A new wellbeing index from Australia’s longest-standing community for over 50s, YourLifeChoices, has revealed most older Australians are feeling positive about their safety and security, and mental, physical and financial health. This is despite significant risk factors such as employer age discrimination, pandemic-induced social exclusion, government entitlement confusion and diminished sex life.
Surveying more than 7000 Australians over the age of 50, the index is the first of its kind to provide a holistic barometer of attitudes and behaviours of the older demographic across five core wellbeing tenets.
The survey found an overwhelming majority of older Australians (70 per cent) felt younger than their chronological age, with one in five of those feeling more than 10 years younger. Strong financial wellbeing, particularly as a result of owning their home, was a catalyst for feelings of safety and security. Overall, almost three in four (73 per cent) indicated they were confident handling their finances.
“The survey results fly in the face of common perceptions of older Australians. The data proves that older Australians are not as mentally and physically fragile as we may otherwise be led to believe. Many are feeling relatively positive about their finances too. It’s easy to forget that this demographic holds approximately 50 per cent of the country’s wealth and 46 per cent of its disposable income,” said YourLifeChoices publisher Leon Della Bosca.
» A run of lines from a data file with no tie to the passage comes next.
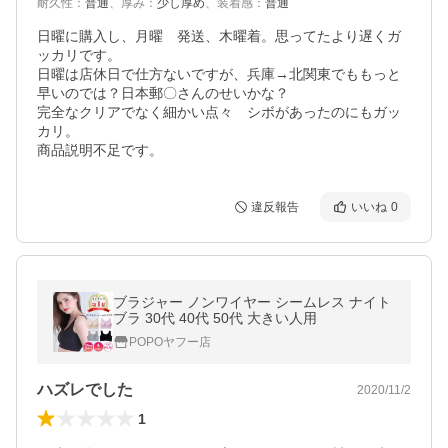
耐久性
：
普通
、
厚み
：
少し厚め
、
装着感
：
普通
日曜に購入し、月曜　発送、木曜着。思ってたより遅くガ
ッカリです。

日曜は店休日で仕方ないですが、兵庫→北関東でももっと
早いのでは？日本郵〇さんのせいかな？

完全なクリアでなく細かい点々　シボがあったのにもガッ
カリ。

商品説明不足です。
違反報告
いいね
0
ブラジャー ノンワイヤー シームレス ナイト
ブラ 30代 40代 50代 大きい人用
POPOヤフー店
ハズレでした
2020/11/2
1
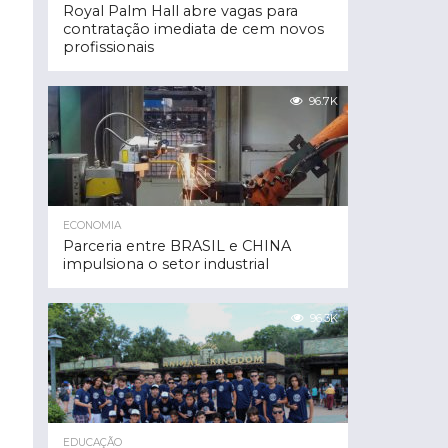
Royal Palm Hall abre vagas para
contratação imediata de cem novos
profissionais
96.7K
ECONOMIA
Parceria entre BRASIL e CHINA
impulsiona o setor industrial
96.3K
EDUCAÇÃO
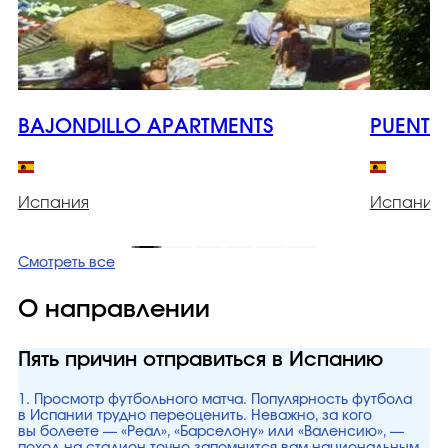
BAJONDILLO APARTMENTS
PUENTE
Испания
Испания
Смотреть все
О направлении
Пять причин отправиться в Испанию
1. Просмотр футбольного матча. Популярность футбола
в Испании трудно переоценить. Неважно, за кого
вы болеете — «Реал», «Барселону» или «Валенсию», —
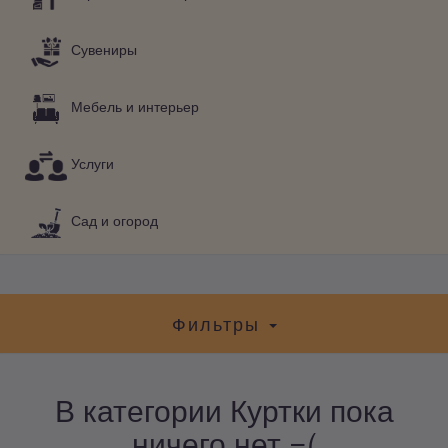
Сувениры
Мебель и интерьер
Услуги
Сад и огород
Фильтры
В категории Куртки пока
ничего нет =(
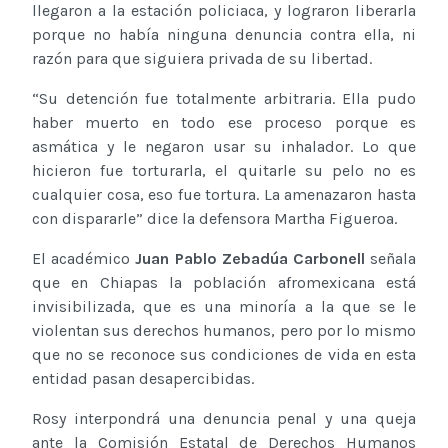
llegaron a la estación policiaca, y lograron liberarla
porque no había ninguna denuncia contra ella, ni
razón para que siguiera privada de su libertad.
“Su detención fue totalmente arbitraria. Ella pudo
haber muerto en todo ese proceso porque es
asmática y le negaron usar su inhalador. Lo que
hicieron fue torturarla, el quitarle su pelo no es
cualquier cosa, eso fue tortura. La amenazaron hasta
con dispararle” dice la defensora Martha Figueroa.
El académico
Juan Pablo Zebadúa Carbonell
señala
que en Chiapas la población afromexicana está
invisibilizada, que es una minoría a la que se le
violentan sus derechos humanos, pero por lo mismo
que no se reconoce sus condiciones de vida en esta
entidad pasan desapercibidas.
Rosy interpondrá una denuncia penal y una queja
ante la Comisión Estatal de Derechos Humanos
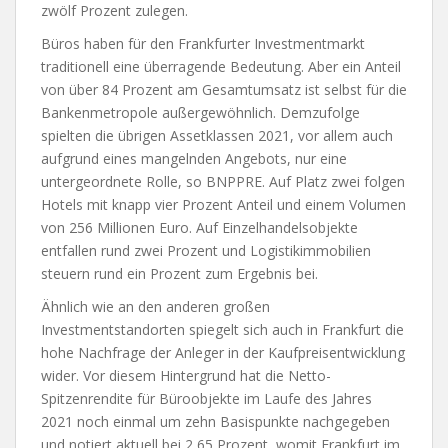
zwölf Prozent zulegen.
Büros haben für den Frankfurter Investmentmarkt
traditionell eine überragende Bedeutung. Aber ein Anteil
von über 84 Prozent am Gesamtumsatz ist selbst für die
Bankenmetropole außergewöhnlich. Demzufolge
spielten die übrigen Assetklassen 2021, vor allem auch
aufgrund eines mangelnden Angebots, nur eine
untergeordnete Rolle, so BNPPRE. Auf Platz zwei folgen
Hotels mit knapp vier Prozent Anteil und einem Volumen
von 256 Millionen Euro. Auf Einzelhandelsobjekte
entfallen rund zwei Prozent und Logistikimmobilien
steuern rund ein Prozent zum Ergebnis bei.
Ähnlich wie an den anderen großen
Investmentstandorten spiegelt sich auch in Frankfurt die
hohe Nachfrage der Anleger in der Kaufpreisentwicklung
wider. Vor diesem Hintergrund hat die Netto-
Spitzenrendite für Büroobjekte im Laufe des Jahres
2021 noch einmal um zehn Basispunkte nachgegeben
und notiert aktuell bei 2,65 Prozent, womit Frankfurt im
“The narrative around older Australians is far too often a negative one. The thoughts and feelings of this demographic can often go missing in the public eye or simply be held to historical stereotypes. The aim of this inaugural wellbeing index was to dig a little deeper to truly understand how over 50s are really feeling.”
Despite the prevailing positivity in terms of financial comfort, respondents still cited a lack of understanding of government pensions and allowances and, alarmingly, only half (50 per cent) claimed they had a good understanding of superannuation.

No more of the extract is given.